[Dataset entries]

== Segment start ==

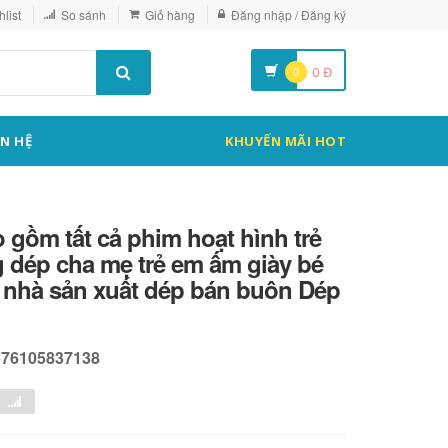
list
So sánh
Giỏ hàng
Đăng nhập / Đăng ký
0
0
Đ
ÊN HỆ
KHUYẾN MÃI HOT
 gồm tất cả phim hoạt hình trẻ
 dép cha mẹ trẻ em ấm giày bé
ái nhà sản xuất dép bán buôn Dép
576105837138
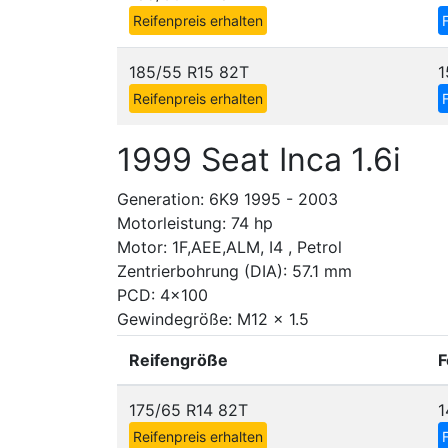
Reifenpreis erhalten
185/55 R15 82T
1
Reifenpreis erhalten
1999 Seat Inca 1.6i
Generation: 6K9 1995 - 2003
Motorleistung: 74 hp
Motor: 1F,AEE,ALM, I4 , Petrol
Zentrierbohrung (DIA): 57.1 mm
PCD: 4x100
Gewindegröße: M12 x 1.5
Reifengröße
F
175/65 R14 82T
1
Reifenpreis erhalten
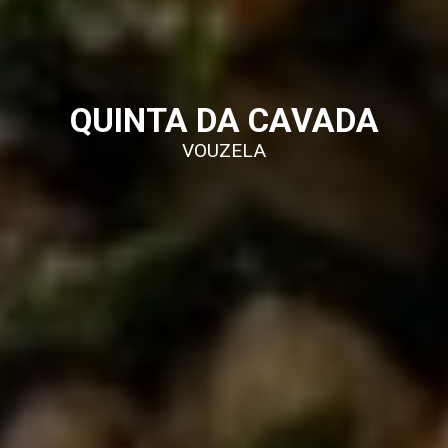
QUINTA DA CAVADA
VOUZELA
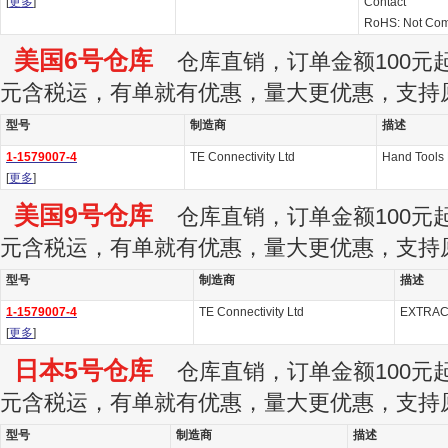
[
更多
]
Contact
RoHS: Not Com
美国6号仓库
仓库直销，订单金额100元起订
元含税运，有单就有优惠，量大更优惠，支持
型号
制造商
描述
1-1579007-4
TE Connectivity Ltd
Hand Tool
[
更多
]
美国9号仓库
仓库直销，订单金额100元起订
元含税运，有单就有优惠，量大更优惠，支持
型号
制造商
描述
1-1579007-4
TE Connectivity Ltd
EXTRAC
[
更多
]
日本5号仓库
仓库直销，订单金额100元起订
元含税运，有单就有优惠，量大更优惠，支持
型号
制造商
描述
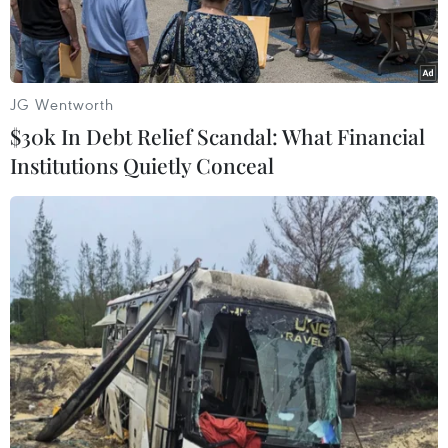
JG Wentworth
$30k In Debt Relief Scandal: What Financial
Institutions Quietly Conceal
Danh sách những cá nhân bị trừ tiền xét nghiệm RT-PCR với giá
"cắt cổ" ở Bình Dương lan truyền trên mạng xã hội những ngày
qua. (Nguồn: nld.com.vn)
Ngày 13/12, Ban Quản lý các khu công nghiệp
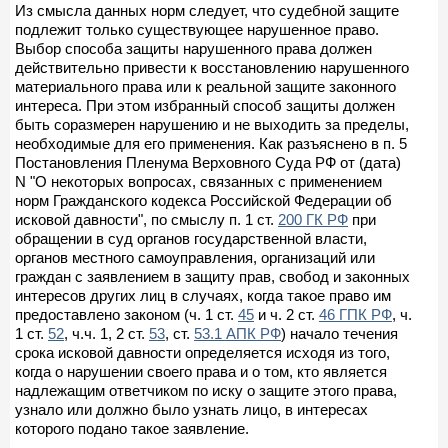
Из смысла данных норм следует, что судебной защите
подлежит только существующее нарушенное право.
Выбор способа защиты нарушенного права должен
действительно привести к восстановлению нарушенного
материального права или к реальной защите законного
интереса. При этом избранный способ защиты должен
быть соразмерен нарушению и не выходить за пределы,
необходимые для его применения. Как разъяснено в п. 5
Постановления Пленума Верховного Суда РФ от (дата)
N "О некоторых вопросах, связанных с применением
норм Гражданского кодекса Российской Федерации об
исковой давности", по смыслу п. 1 ст.
200 ГК РФ
при
обращении в суд органов государственной власти,
органов местного самоуправления, организаций или
граждан с заявлением в защиту прав, свобод и законных
интересов других лиц в случаях, когда такое право им
предоставлено законом (ч. 1 ст.
45
и ч. 2 ст.
46 ГПК РФ
, ч.
1 ст.
52
, ч.ч. 1, 2 ст.
53
, ст.
53.1 АПК РФ
) начало течения
срока исковой давности определяется исходя из того,
когда о нарушении своего права и о том, кто является
надлежащим ответчиком по иску о защите этого права,
узнало или должно было узнать лицо, в интересах
которого подано такое заявление.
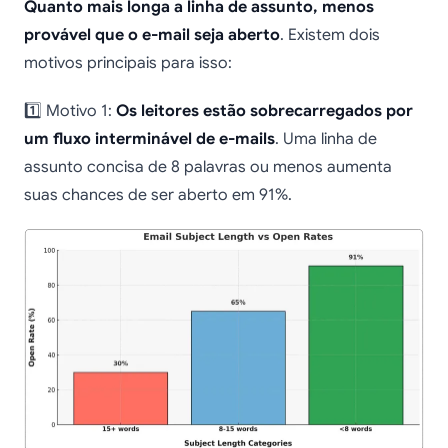
Quanto mais longa a linha de assunto, menos
provável que o e-mail seja aberto
. Existem dois
motivos principais para isso:
1️⃣ Motivo 1:
Os leitores estão sobrecarregados por
um fluxo interminável de e-mails
. Uma linha de
assunto concisa de 8 palavras ou menos aumenta
suas chances de ser aberto em 91%.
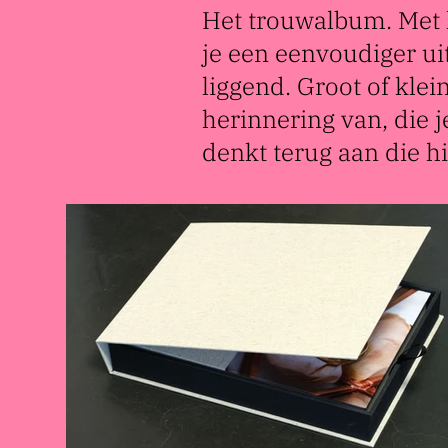
Het trouwalbum. Met li
je een eenvoudiger ui
liggend. Groot of klei
herinnering van, die j
denkt terug aan die h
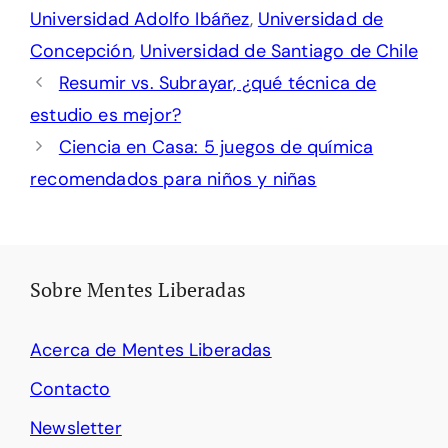
Universidad Adolfo Ibáñez
,
Universidad de
Concepción
,
Universidad de Santiago de Chile
Resumir vs. Subrayar, ¿qué técnica de
estudio es mejor?
Ciencia en Casa: 5 juegos de química
recomendados para niños y niñas
Sobre Mentes Liberadas
Acerca de Mentes Liberadas
Contacto
Newsletter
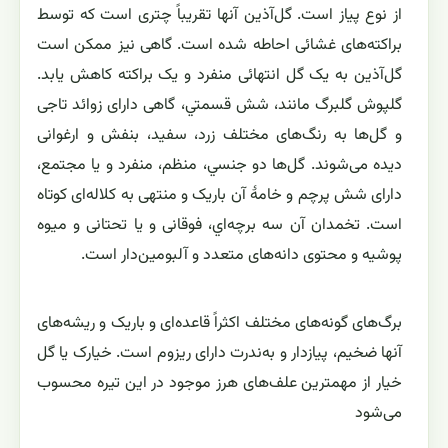
از نوع پياز است. گل‌آذين آنها تقريباً چترى است که توسط
براکته‌هاى غشائى احاطه شده است. گاهى نيز ممکن است
گل‌آذين به يک گل انتهائى منفرد و يک براکته کاهش يابد.
گلپوش گلبرگ مانند، شش قسمتي، گاهى داراى زوائد تاجى
و گل‌ها به رنگ‌هاى مختلف زرد، سفيد، بنفش و ارغوانى
ديده مى‌شوند. گل‌ها دو جنسي، منظم، منفرد و يا مجتمع،
داراى شش پرچم و خامهٔ آن باريک و منتهى به کلاله‌اى کوتاه
است. تخمدان آن سه برچه‌اي، فوقانى و يا تحتانى و ميوه
پوشيه و محتوى دانه‌هاى متعدد و آلبومين‌دار است.
برگ‌هاى گونه‌هاى مختلف اکثراً قاعده‌اى و باريک و ريشه‌هاى
آنها ضخيم، پيازدار و به‌ندرت داراى ريزوم است. خيارک يا گل
خيار از مهمترين علف‌هاى هرز موجود در اين تيره محسوب
مى‌شود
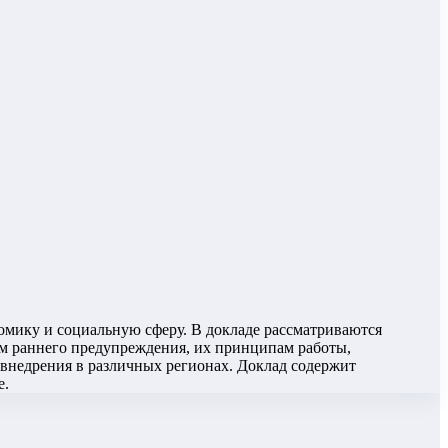
номику и социальную сферу. В докладе рассматриваются
ам раннего предупреждения, их принципам работы,
внедрения в различных регионах. Доклад содержит
е.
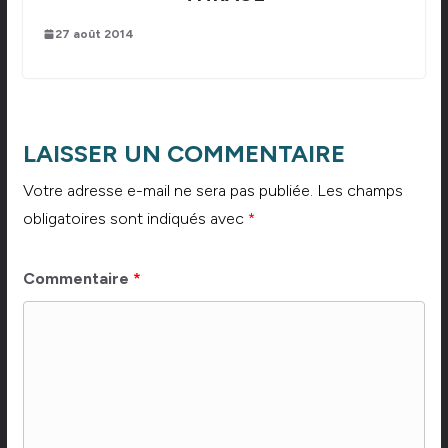
27 août 2014
LAISSER UN COMMENTAIRE
Votre adresse e-mail ne sera pas publiée.
Les champs
obligatoires sont indiqués avec
*
Commentaire
*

== Segment end ==

* **WHAT YOU SHOULD DO**:
Set down again, word for word, every line from the one with "Ngày 13/12, Ban Quản lý các khu công nghiệp" to the one with "органов местного самоуправления, организаций" in the entries above, and omit the pictures.

* **ANSWER TO THIS PROBLEM**:
Ngày 13/12, Ban Quản lý các khu công nghiệp
Из смысла данных норм следует, что судебной защите
подлежит только существующее нарушенное право.
Выбор способа защиты нарушенного права должен
действительно привести к восстановлению нарушенного
материального права или к реальной защите законного
интереса. При этом избранный способ защиты должен
быть соразмерен нарушению и не выходить за пределы,
необходимые для его применения. Как разъяснено в п. 5
Постановления Пленума Верховного Суда РФ от (дата)
N "О некоторых вопросах, связанных с применением
норм Гражданского кодекса Российской Федерации об
исковой давности", по смыслу п. 1 ст.
200 ГК РФ
при
обращении в суд органов государственной власти,
органов местного самоуправления, организаций или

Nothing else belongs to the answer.